The Carriage House

Maida Korte

“Again the early-morning sun was generous with its warmth.  All the sounds dear to a horseman were around me – the snort of the horses as they cleared their throats, the gentle swish of their tails, the tinkle of irons as we flung the saddles over their backs – little sounds of no importance, but they stay in the unconscious library of memory.” 

~Wynford Vaughan-Thomas

 At the end of our driveway sits an old carriage house. It was converted to a garage for automobiles and other things like bicycles, tools and yard equipment a long time ago.  It is here that I park my car each night while Andy’s truck stays outside, unable to fit into its shallow depth. It seems that in 1903, carriages were not as long as trucks.  I suppose that, if one measured, horses and carriage together would have a longer length than a Chevy Silverado, but horses were unhitched from carriages and led to their stalls while the buggy would be wheeled into a separate room.  When I walk into our converted garage, I can see exactly where the buggy would have been stored and where the horses bedded down for the night.

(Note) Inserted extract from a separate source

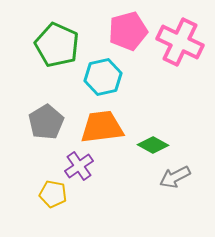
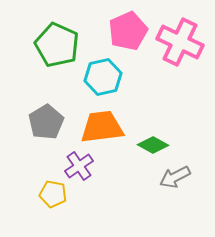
pink pentagon: rotated 9 degrees counterclockwise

 An overhead garage door, complete with automatic opener, now replaces the old swing doors from the early 1900’s, which were part of the original design of this space.  Rather than press a button on the roof of my car to open the doors and drive in, the buggy driver would have stepped down from the buggy and walked to the front of the carriage house, opened the doors one by one, and then returned to unhitch the horses. The ceremonial aspect of hitching and unhitching the horses was, in itself, part of the procedure that meant life was less complicated and there was time for hay and tackle.

Our house was a homestead house, being one of the early homes in the area, built three blocks from the town square. Someone of substance built this house on a hill and as such, had a buggy and horses to maintain.  Long ago building a carriage house was a sign of prestige.  Now it means that a structure stands ready to be converted for an imagined function, but the long ago ritual that went along with getting horse and buggy ready for a drive in the country is easy to imagine.  There still lingers the faint smell of leather and hay and hide when walking into our garage on a musty day. The connection I feel to this house originates in these horses from the past.

I won my first art contest when I was seven years old.  At Churchill Grammar School in Glen Ellyn, Illinois, the second grade class had been furiously drawing and painting for days.  Miss Pastor, our teacher,  chose what she felt were the best examples of youthful seven year old exuberance more than real talent, and taped up these art contest submissions high on the wall.  Opposite the art display were the windows of the classroom which faced the parking lot.  Our local art teacher who taught at several schools in the area each week, arrived on this particular day, strode into the classroom and pointed right at the painting I had done of a horse’s head. 

“I saw this from the parking lot as I drove in and it is the winner.”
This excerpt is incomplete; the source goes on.